[Bounding box prediction data]
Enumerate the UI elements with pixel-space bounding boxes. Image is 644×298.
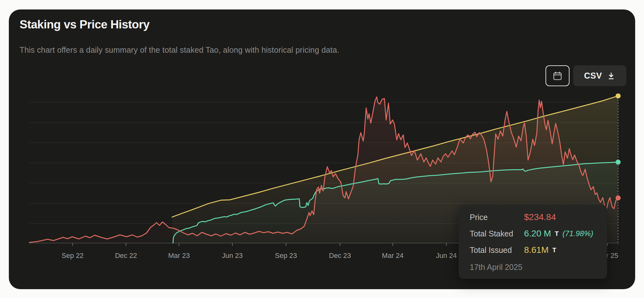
tooltip-price-label: Price xyxy=(470,213,524,222)
csv-download-button[interactable]: CSV xyxy=(573,65,626,86)
x-axis-label: Sep 23 xyxy=(275,252,297,260)
tao-symbol-icon: T xyxy=(552,247,556,254)
page-title: Staking vs Price History xyxy=(20,18,150,31)
x-axis-label: Jun 24 xyxy=(436,252,457,260)
tooltip-date: 17th April 2025 xyxy=(470,261,607,273)
calendar-button[interactable] xyxy=(546,65,569,86)
chart-tooltip: Price $234.84 Total Staked 6.20 M T (71.… xyxy=(459,205,607,279)
tao-symbol-icon: T xyxy=(555,230,559,237)
download-icon xyxy=(607,71,616,80)
tooltip-staked-row: Total Staked 6.20 M T (71.98%) xyxy=(470,225,607,242)
tooltip-staked-value: 6.20 M xyxy=(524,229,551,239)
csv-button-label: CSV xyxy=(584,71,602,81)
x-axis-label: Jun 23 xyxy=(222,252,243,260)
x-axis-label: Mar 23 xyxy=(168,252,190,260)
x-axis-label: Dec 22 xyxy=(115,252,137,260)
tooltip-price-row: Price $234.84 xyxy=(470,209,607,225)
tooltip-issued-value: 8.61M xyxy=(524,245,549,255)
tooltip-issued-row: Total Issued 8.61M T xyxy=(470,242,607,258)
x-axis-label: Sep 22 xyxy=(62,252,84,260)
tooltip-issued-label: Total Issued xyxy=(470,246,524,255)
tooltip-price-value: $234.84 xyxy=(524,212,556,222)
tooltip-staked-label: Total Staked xyxy=(470,229,524,238)
calendar-icon xyxy=(552,71,563,81)
x-axis-label: Dec 23 xyxy=(329,252,351,260)
page-subtitle: This chart offers a daily summary of the… xyxy=(20,45,339,55)
x-axis-label: Mar 24 xyxy=(382,252,403,260)
tooltip-staked-percent: (71.98%) xyxy=(563,229,593,238)
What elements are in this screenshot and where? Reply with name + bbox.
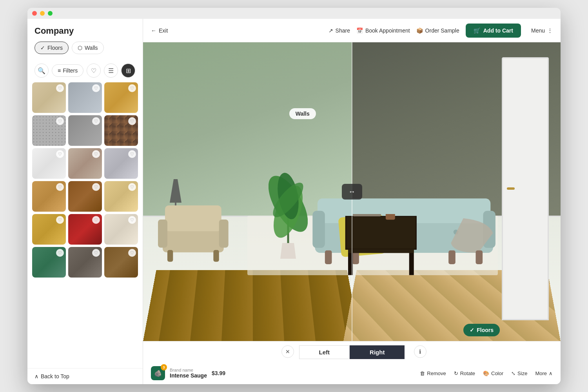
favorite-button[interactable]: ♡ bbox=[56, 183, 64, 191]
list-item[interactable]: ♡ bbox=[104, 148, 138, 179]
favorite-button[interactable]: ♡ bbox=[56, 117, 64, 125]
list-view-button[interactable]: ☰ bbox=[104, 64, 118, 78]
favorite-button[interactable]: ♡ bbox=[128, 216, 136, 224]
check-icon: ✓ bbox=[470, 327, 474, 333]
list-item[interactable]: ♡ bbox=[104, 181, 138, 212]
filters-button[interactable]: ≡ Filters bbox=[52, 64, 83, 77]
left-option-button[interactable]: Left bbox=[299, 345, 350, 359]
info-button[interactable]: ℹ bbox=[414, 345, 426, 358]
favorite-button[interactable]: ♡ bbox=[56, 150, 64, 158]
book-appointment-label: Book Appointment bbox=[365, 27, 410, 34]
svg-rect-23 bbox=[448, 250, 456, 264]
grid-view-button[interactable]: ⊞ bbox=[121, 64, 135, 78]
color-label: Color bbox=[491, 370, 503, 376]
favorite-button[interactable]: ♡ bbox=[56, 84, 64, 92]
menu-button[interactable]: Menu ⋮ bbox=[531, 27, 553, 34]
rotate-label: Rotate bbox=[460, 370, 475, 376]
favorite-button[interactable]: ♡ bbox=[128, 117, 136, 125]
share-button[interactable]: ↗ Share bbox=[328, 27, 350, 34]
top-bar-actions: ↗ Share 📅 Book Appointment 📦 Order Sampl… bbox=[328, 24, 553, 38]
check-icon: ✓ bbox=[40, 45, 45, 51]
list-item[interactable]: ♡ bbox=[68, 115, 102, 146]
add-to-cart-label: Add to Cart bbox=[483, 27, 513, 34]
walls-tab[interactable]: ⬡ Walls bbox=[72, 42, 104, 54]
left-floor bbox=[143, 270, 360, 341]
list-item[interactable]: ♡ bbox=[104, 82, 138, 113]
svg-rect-9 bbox=[165, 205, 221, 231]
color-button[interactable]: 🎨 Color bbox=[483, 370, 503, 376]
category-tabs: ✓ Floors ⬡ Walls bbox=[34, 42, 136, 54]
list-item[interactable]: ♡ bbox=[104, 115, 138, 146]
svg-rect-16 bbox=[312, 211, 325, 248]
slider-handle[interactable]: ↔ bbox=[342, 184, 362, 200]
hexagon-icon: ⬡ bbox=[78, 45, 82, 51]
search-button[interactable]: 🔍 bbox=[34, 64, 49, 78]
favorite-button[interactable]: ♡ bbox=[128, 150, 136, 158]
list-item[interactable]: ♡ bbox=[32, 214, 66, 245]
favorite-button[interactable]: ♡ bbox=[92, 249, 100, 257]
favorites-button[interactable]: ♡ bbox=[87, 64, 101, 78]
svg-rect-12 bbox=[167, 250, 173, 262]
title-bar bbox=[27, 8, 561, 19]
right-option-button[interactable]: Right bbox=[350, 345, 405, 359]
favorite-button[interactable]: ♡ bbox=[92, 216, 100, 224]
share-icon: ↗ bbox=[328, 27, 333, 34]
order-sample-button[interactable]: 📦 Order Sample bbox=[416, 27, 459, 34]
floors-tab[interactable]: ✓ Floors bbox=[34, 42, 69, 54]
list-item[interactable]: ♡ bbox=[32, 115, 66, 146]
remove-button[interactable]: 🗑 Remove bbox=[420, 370, 446, 376]
top-bar: ← Exit ↗ Share 📅 Book Appointment 📦 bbox=[143, 19, 561, 42]
floors-badge-label: Floors bbox=[477, 327, 494, 333]
color-icon: 🎨 bbox=[483, 370, 489, 376]
product-name: Intense Sauge bbox=[170, 372, 207, 379]
close-button[interactable] bbox=[32, 11, 37, 16]
favorite-button[interactable]: ♡ bbox=[92, 150, 100, 158]
list-item[interactable]: ♡ bbox=[32, 82, 66, 113]
list-item[interactable]: ♡ bbox=[68, 148, 102, 179]
favorite-button[interactable]: ♡ bbox=[92, 84, 100, 92]
minimize-button[interactable] bbox=[40, 11, 45, 16]
exit-button[interactable]: ← Exit bbox=[151, 27, 168, 34]
list-icon: ☰ bbox=[108, 67, 114, 74]
room-visualizer: Walls ↔ ✓ Floors bbox=[143, 42, 561, 341]
list-item[interactable]: ♡ bbox=[32, 181, 66, 212]
list-item[interactable]: ♡ bbox=[68, 247, 102, 278]
favorite-button[interactable]: ♡ bbox=[92, 183, 100, 191]
chevron-up-icon: ∧ bbox=[34, 373, 38, 379]
rotate-button[interactable]: ↻ Rotate bbox=[454, 370, 475, 376]
close-comparison-button[interactable]: ✕ bbox=[281, 345, 294, 358]
add-to-cart-button[interactable]: 🛒 Add to Cart bbox=[466, 24, 521, 38]
share-label: Share bbox=[336, 27, 350, 34]
favorite-button[interactable]: ♡ bbox=[128, 249, 136, 257]
svg-marker-0 bbox=[170, 179, 181, 203]
favorite-button[interactable]: ♡ bbox=[56, 216, 64, 224]
back-to-top-label: Back to Top bbox=[41, 373, 69, 379]
favorite-button[interactable]: ♡ bbox=[128, 183, 136, 191]
book-appointment-button[interactable]: 📅 Book Appointment bbox=[356, 27, 410, 34]
list-item[interactable]: ♡ bbox=[68, 82, 102, 113]
list-item[interactable]: ♡ bbox=[68, 214, 102, 245]
filter-icon: ≡ bbox=[58, 67, 61, 74]
favorite-button[interactable]: ♡ bbox=[56, 249, 64, 257]
favorite-button[interactable]: ♡ bbox=[128, 84, 136, 92]
fullscreen-button[interactable] bbox=[48, 11, 53, 16]
product-price: $3.99 bbox=[212, 370, 225, 376]
list-item[interactable]: ♡ bbox=[104, 247, 138, 278]
favorite-button[interactable]: ♡ bbox=[92, 117, 100, 125]
left-right-toggle: ✕ Left Right ℹ bbox=[143, 341, 561, 362]
svg-rect-10 bbox=[158, 220, 167, 248]
back-to-top-button[interactable]: ∧ Back to Top bbox=[27, 368, 143, 384]
list-item[interactable]: ♡ bbox=[104, 214, 138, 245]
product-badge: 3 bbox=[161, 364, 167, 370]
size-button[interactable]: ⤡ Size bbox=[511, 370, 527, 376]
list-item[interactable]: ♡ bbox=[32, 247, 66, 278]
list-item[interactable]: ♡ bbox=[32, 148, 66, 179]
list-item[interactable]: ♡ bbox=[68, 181, 102, 212]
more-button[interactable]: More ∧ bbox=[535, 370, 553, 376]
door-handle bbox=[507, 187, 515, 190]
order-sample-label: Order Sample bbox=[425, 27, 459, 34]
floors-badge[interactable]: ✓ Floors bbox=[463, 324, 500, 336]
exit-label: Exit bbox=[159, 27, 168, 34]
svg-rect-26 bbox=[353, 214, 381, 216]
arrow-left-icon: ← bbox=[151, 27, 156, 34]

**WHAT TO DO:** Please copy out each line in the entries that mentions the string "view".

**EXERCISE OUTPUT:**
list-view-button[interactable]: ☰ bbox=[104, 64, 118, 78]
grid-view-button[interactable]: ⊞ bbox=[121, 64, 135, 78]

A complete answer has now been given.